Since the end of Roe contra Wade, 21 States have banned or severely restricted the right to abortion in the middle of a chaotic map of crossed legislation and court battles. In these territories, women have resorted to mifepristone more than before the ruling, because this saves them from long and expensive trips to other States to be able to access a surgical abortion in clinics that are often overwhelmed by the growing demand for the last two years.
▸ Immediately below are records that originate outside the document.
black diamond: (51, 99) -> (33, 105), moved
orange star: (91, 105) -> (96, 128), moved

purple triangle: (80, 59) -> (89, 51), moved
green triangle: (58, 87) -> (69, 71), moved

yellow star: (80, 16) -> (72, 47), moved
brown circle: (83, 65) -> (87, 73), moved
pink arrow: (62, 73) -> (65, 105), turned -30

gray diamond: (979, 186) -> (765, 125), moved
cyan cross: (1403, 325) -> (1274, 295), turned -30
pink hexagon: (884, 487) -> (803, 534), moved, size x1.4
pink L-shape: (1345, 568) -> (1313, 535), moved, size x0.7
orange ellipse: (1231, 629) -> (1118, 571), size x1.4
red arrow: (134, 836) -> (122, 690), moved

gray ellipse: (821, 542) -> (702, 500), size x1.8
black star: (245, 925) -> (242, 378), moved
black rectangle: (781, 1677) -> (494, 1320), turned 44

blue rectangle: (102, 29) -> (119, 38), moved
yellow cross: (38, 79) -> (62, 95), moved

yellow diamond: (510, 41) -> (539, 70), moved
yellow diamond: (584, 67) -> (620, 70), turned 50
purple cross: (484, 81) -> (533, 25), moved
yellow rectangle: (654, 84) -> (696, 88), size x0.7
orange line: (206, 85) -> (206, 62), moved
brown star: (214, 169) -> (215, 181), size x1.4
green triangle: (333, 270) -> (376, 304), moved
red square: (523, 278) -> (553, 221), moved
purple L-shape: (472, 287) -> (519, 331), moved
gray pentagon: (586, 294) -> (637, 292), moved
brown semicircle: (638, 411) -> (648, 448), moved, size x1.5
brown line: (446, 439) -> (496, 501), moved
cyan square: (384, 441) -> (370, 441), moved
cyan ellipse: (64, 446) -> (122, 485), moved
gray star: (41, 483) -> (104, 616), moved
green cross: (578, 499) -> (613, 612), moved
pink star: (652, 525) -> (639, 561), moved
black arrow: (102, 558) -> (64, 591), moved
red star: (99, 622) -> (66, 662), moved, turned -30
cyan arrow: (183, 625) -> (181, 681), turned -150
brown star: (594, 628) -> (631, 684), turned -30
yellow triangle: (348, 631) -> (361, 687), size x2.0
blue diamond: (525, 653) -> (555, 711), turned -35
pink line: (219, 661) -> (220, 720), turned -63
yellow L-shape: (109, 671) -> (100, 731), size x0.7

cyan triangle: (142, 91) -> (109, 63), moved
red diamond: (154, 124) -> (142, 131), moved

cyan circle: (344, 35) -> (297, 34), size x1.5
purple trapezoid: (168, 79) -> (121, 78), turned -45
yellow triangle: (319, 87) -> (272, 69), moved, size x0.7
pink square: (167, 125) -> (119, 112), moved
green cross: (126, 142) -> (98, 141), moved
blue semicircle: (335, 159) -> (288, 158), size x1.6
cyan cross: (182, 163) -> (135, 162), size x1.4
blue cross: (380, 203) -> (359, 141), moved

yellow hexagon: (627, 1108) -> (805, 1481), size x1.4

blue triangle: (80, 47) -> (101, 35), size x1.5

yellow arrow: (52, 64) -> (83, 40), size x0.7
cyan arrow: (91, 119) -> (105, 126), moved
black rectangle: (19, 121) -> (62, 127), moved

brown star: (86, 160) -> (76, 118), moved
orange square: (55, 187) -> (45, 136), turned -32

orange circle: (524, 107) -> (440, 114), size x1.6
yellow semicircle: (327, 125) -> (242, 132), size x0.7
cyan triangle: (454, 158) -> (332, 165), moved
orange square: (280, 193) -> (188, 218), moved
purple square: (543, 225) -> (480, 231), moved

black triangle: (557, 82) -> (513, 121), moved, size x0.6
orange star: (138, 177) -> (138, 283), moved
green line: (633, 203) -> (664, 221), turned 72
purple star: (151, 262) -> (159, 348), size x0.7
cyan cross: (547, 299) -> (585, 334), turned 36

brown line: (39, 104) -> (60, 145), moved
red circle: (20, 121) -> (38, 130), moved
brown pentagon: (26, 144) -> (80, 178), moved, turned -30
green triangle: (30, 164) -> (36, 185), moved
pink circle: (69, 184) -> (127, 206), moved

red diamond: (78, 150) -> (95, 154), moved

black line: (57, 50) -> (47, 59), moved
Studies show that after the Supreme Court ruling, the number of pregnancy terminations has increased rather than decreased in the United States.
Erin Hawley, a lawyer representing the AHM and wife of Missouri Republican Senator Josh Hawley, a prominent voice in the most conservative faction of the party, complained that the anti-abortion movement in the United States, which achieved a major victory from the Supreme Court in 2022 after four decades of fighting for it, he had suffered a loss for having had to concentrate his efforts on “explaining the dangers of abortive medications.” That argument was questioned even by Clarence Thomas, perhaps the judge most ideologically located to the right of the nine.
During the hearing another question also arose: would the Supreme Court follow the path of previous rulings with which they have reduced power to government agencies, as it did in 2023 with the EPA, in charge of environmental protection? The idea that their influence has grown too big is one of the favorite arguments of the hardest wing of the Republican Party. Another point of the FDA's defense is that if the high court agrees with the other party, that will open the floodgates so that any decision about a drug can be questioned based on political reasons. After what was heard this Tuesday, it seems that the judges will not use this case to delve into that strategy.
This will not be the only opportunity in which the high court intervenes this year on the issue of abortion, one of the issues that has done the most to deteriorate its image, more damaged than ever, before American public opinion. In April, they will examine the case Idaho v. United States, in which they must decide on the legality of a Midwestern state's anti-abortion rule. It is one of the most severe in the country. According to her detractors, she confronts doctors and nurses with a difficult-to-solve dilemma in cases where the mother's life is in danger if she is forced to continue with the pregnancy. If they carry out a termination of pregnancy, they risk, under Idaho law, losing their license or even ending up in jail. If not, they would contravene another regulation, this one of federal scope, which requires hospitals that offer emergency services to intervene if the patient's health is at stake.